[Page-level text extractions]
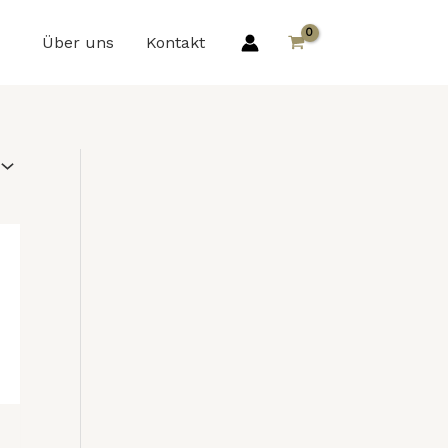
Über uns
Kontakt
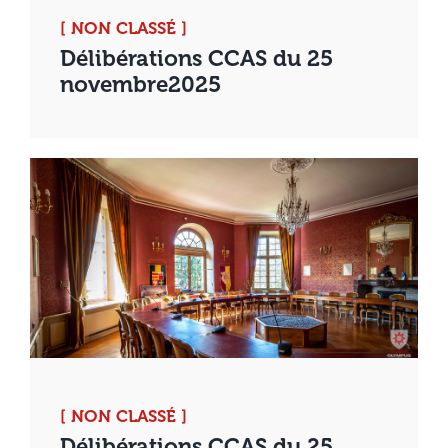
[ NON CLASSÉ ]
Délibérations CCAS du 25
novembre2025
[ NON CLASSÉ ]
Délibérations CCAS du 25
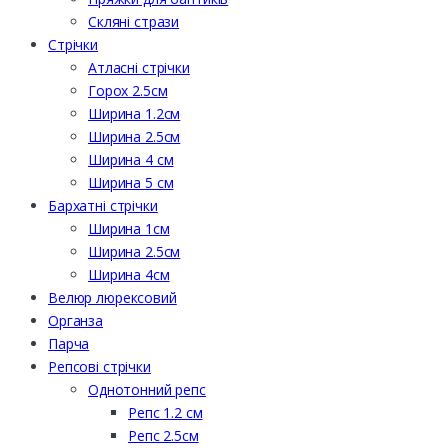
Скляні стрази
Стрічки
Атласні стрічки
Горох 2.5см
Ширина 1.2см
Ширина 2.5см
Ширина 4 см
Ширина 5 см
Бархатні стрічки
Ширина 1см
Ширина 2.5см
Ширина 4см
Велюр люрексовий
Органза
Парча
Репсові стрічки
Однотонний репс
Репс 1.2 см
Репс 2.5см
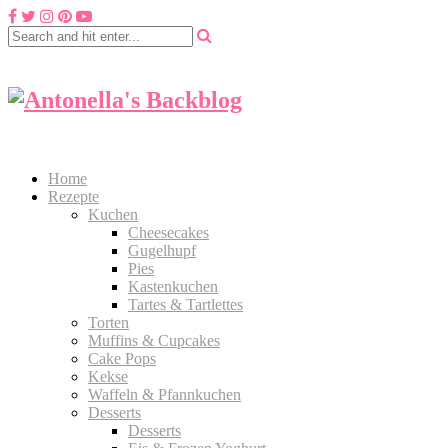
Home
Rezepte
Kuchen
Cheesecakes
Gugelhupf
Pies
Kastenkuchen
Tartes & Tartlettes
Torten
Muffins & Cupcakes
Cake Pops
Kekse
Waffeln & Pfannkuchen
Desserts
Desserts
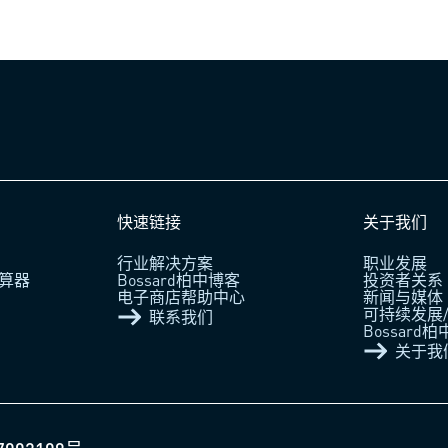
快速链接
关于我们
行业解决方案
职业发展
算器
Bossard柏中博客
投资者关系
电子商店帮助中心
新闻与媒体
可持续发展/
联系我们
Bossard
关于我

--

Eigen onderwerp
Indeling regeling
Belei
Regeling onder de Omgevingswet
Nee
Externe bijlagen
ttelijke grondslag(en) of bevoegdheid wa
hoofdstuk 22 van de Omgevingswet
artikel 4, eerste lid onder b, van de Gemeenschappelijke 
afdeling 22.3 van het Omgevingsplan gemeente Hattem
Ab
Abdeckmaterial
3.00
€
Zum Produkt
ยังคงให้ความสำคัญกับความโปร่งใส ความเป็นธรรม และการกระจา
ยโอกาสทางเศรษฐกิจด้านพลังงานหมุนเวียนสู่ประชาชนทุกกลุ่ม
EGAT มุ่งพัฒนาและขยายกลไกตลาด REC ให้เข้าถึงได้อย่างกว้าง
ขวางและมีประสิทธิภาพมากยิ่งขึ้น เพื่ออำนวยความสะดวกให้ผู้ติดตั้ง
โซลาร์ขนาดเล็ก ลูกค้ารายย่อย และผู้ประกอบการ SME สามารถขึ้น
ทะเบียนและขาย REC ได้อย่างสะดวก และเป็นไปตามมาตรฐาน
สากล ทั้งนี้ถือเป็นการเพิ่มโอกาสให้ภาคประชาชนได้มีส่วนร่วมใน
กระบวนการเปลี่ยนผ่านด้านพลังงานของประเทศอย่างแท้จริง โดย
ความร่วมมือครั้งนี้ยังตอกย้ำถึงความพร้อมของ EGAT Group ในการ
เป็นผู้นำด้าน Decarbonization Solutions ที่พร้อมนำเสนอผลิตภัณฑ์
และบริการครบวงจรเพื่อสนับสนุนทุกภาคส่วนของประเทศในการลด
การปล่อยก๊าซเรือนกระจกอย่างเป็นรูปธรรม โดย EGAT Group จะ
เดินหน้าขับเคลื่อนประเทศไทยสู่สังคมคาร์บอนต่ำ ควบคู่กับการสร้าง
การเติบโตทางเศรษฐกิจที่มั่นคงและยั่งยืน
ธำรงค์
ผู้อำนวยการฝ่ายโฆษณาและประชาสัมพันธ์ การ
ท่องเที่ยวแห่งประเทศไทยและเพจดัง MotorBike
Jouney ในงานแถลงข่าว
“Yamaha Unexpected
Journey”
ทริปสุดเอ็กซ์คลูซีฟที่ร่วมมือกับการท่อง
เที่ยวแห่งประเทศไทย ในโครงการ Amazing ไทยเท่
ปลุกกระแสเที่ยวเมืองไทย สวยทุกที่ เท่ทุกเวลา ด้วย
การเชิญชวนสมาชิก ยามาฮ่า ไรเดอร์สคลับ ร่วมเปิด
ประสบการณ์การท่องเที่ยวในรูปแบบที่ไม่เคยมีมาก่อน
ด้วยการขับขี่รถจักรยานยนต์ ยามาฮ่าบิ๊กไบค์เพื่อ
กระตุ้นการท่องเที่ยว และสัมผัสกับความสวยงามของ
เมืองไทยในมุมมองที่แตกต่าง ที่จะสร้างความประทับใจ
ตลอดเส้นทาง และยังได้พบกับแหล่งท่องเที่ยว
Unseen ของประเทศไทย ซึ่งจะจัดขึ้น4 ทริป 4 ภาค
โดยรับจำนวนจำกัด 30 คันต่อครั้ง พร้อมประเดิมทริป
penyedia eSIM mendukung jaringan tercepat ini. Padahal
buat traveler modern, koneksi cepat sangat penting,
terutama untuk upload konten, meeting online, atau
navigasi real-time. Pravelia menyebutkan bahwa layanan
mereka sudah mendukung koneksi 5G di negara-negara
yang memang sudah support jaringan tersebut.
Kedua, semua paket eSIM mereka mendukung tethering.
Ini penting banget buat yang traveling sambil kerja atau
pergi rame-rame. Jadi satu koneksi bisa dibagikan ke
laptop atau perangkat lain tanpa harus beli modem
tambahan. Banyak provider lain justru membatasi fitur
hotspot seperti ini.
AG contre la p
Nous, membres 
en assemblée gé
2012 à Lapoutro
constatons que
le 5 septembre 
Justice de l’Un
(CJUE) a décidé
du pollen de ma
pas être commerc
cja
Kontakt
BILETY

• [Task prompt]: Whenever the string "eSIM" shows up in a line of the entries, copy that line.

• [Response]:
penyedia eSIM mendukung jaringan tercepat ini. Padahal
Kedua, semua paket eSIM mereka mendukung tethering.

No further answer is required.